Je laisserai, je l’ai dit, aux historiens de métiers le soin de procéder à la critique interne du moment archivistique et du moment explicatif de la démarche historique auxquels est censé se plier le récit alternatif « décolonial », ceci afin de soumettre à une critique épistémologique de principe le récit alternatif produit et, comme l’aurait dit P. Ricœur, sa capacité à fournir une « représentance »5 du fait colonial et de ses effets contemporains. En termes courants : le récit alternatif « décolonial » a-t-il la capacité de nous fournir une représentation pourvue de sens qui soit pertinente pour comprendre le monde dans lequel nous vivons ?

Si, en effet, l’intentionnalité du récit historique est celle de la véridicité des faits du passé – à distinguer donc d’une révélation d’une vérité cachée, dissimulée ou obscurcie dudit passé –, celle-ci ne peut émaner que des traces, des témoignages, des archives, bref des documents prenant ainsi une valeur historiographique et (re)construite à partir d’eux. Ce qui les soumet à l’examen critique de leur recueil, de leur origine et autre opération de sélection visant à les promouvoir comme documents historiographiques et, bien sûr, puisque leur sens historiographique ne s’épuise pas dans ce qu’ils « disent », « montrent » ou « présentent » – leur lisibilité dit-on aussi –, réclame leur subsomption attestative sous la thèse analytique qu’ils autorisent et qui leur confèrera un « sens » historique et une valeur de véridicité. C’est le moment explicatif-compréhensif de P. Ricœur. 
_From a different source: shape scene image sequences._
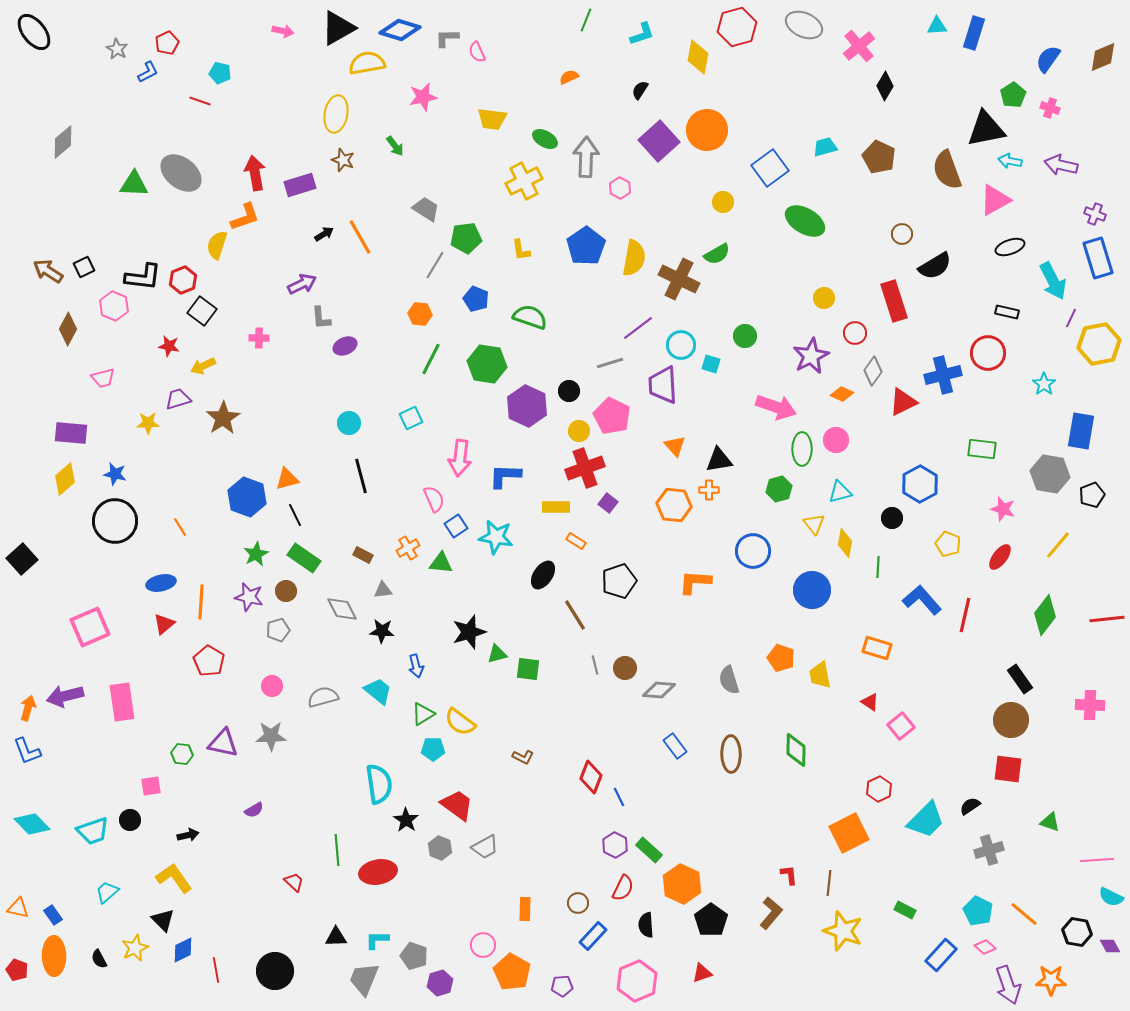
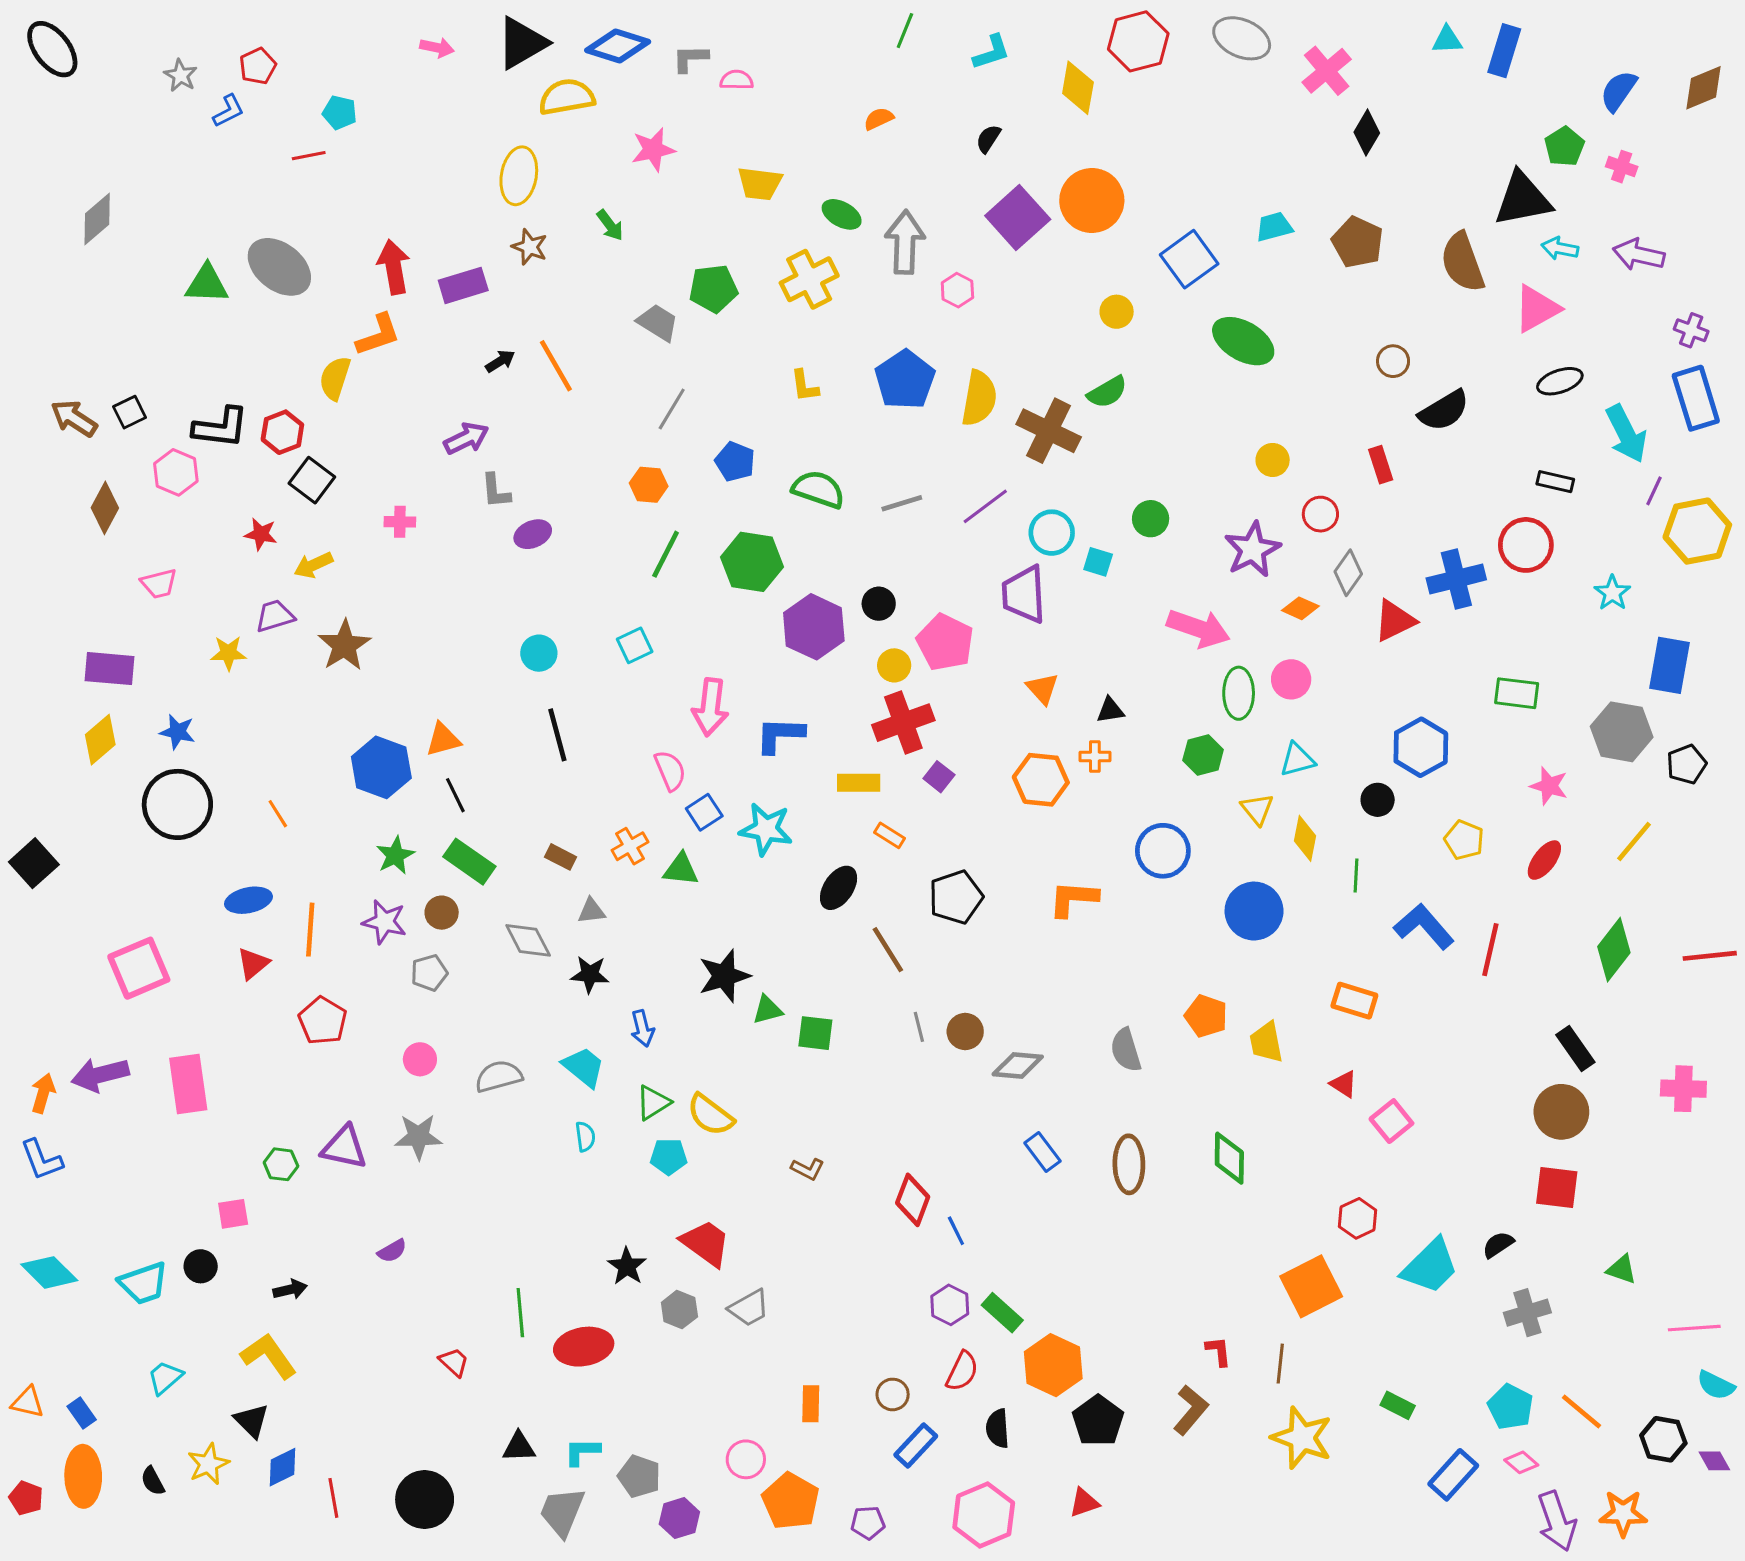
pink semicircle: (477, 52) -> (737, 80), turned 115
red line: (200, 101) -> (309, 156), turned -30
green pentagon: (466, 238) -> (713, 289), moved
red rectangle: (894, 301) -> (1381, 465), size x0.6
gray line: (610, 363) -> (902, 503), moved
black triangle: (719, 460) -> (1110, 710), size x0.7
cyan semicircle: (379, 784) -> (585, 1137), moved, size x0.5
Le supplément de sens que ce dernier attribue à la démarche historiographique viendra de ce que le récit historique est un discours actuel sur des faits qui ne sont plus mais auxquels il est conféré du sens pour nous, en l’occurrence un sens dont on aspire à ce qu’il soit celui qui présidait à ce qui a eu lieu, sans jamais pouvoir totalement coïncider avec lui (d’où les hypothèses contextualisatrices qui étayent les interprétations), un sens aussi qui se trouve peu ou prou perverti par l’univers de sens actuel dans lequel il va prendre place. « Surcroît de sens » qui rend l’histoire, comme toutes les sciences humaines et sociales, redevables d’une épistémologie marginale différenciée de celle des sciences de la nature, comme l’on dit encore, a fortiori des langages formels. « Surcroît de sens », cependant, qui risque constamment de déborder l’intentionnalité de l’histoire, du moins celle que l’on place derrière les faits historiques avérés. Ce supplément de sens est donc gros de difficultés interprétatives et compréhensives, d’amphibologies et d’ambiguïtés de toutes sortes. Aussi, peut-il constituer un piège pour l’historien. Celui, notamment, de la surinterprétation quand il énonce plus qu’il n’était possible de faire à partir des preuves rassemblées, quand il projette sur le passé les préoccupations, les visions du moment qui étaient étrangères à ce passé, quand il réduit les temporalités historiques à l’écoulement d’un temps uniforme créant des causalités et des responsabilités concaténées.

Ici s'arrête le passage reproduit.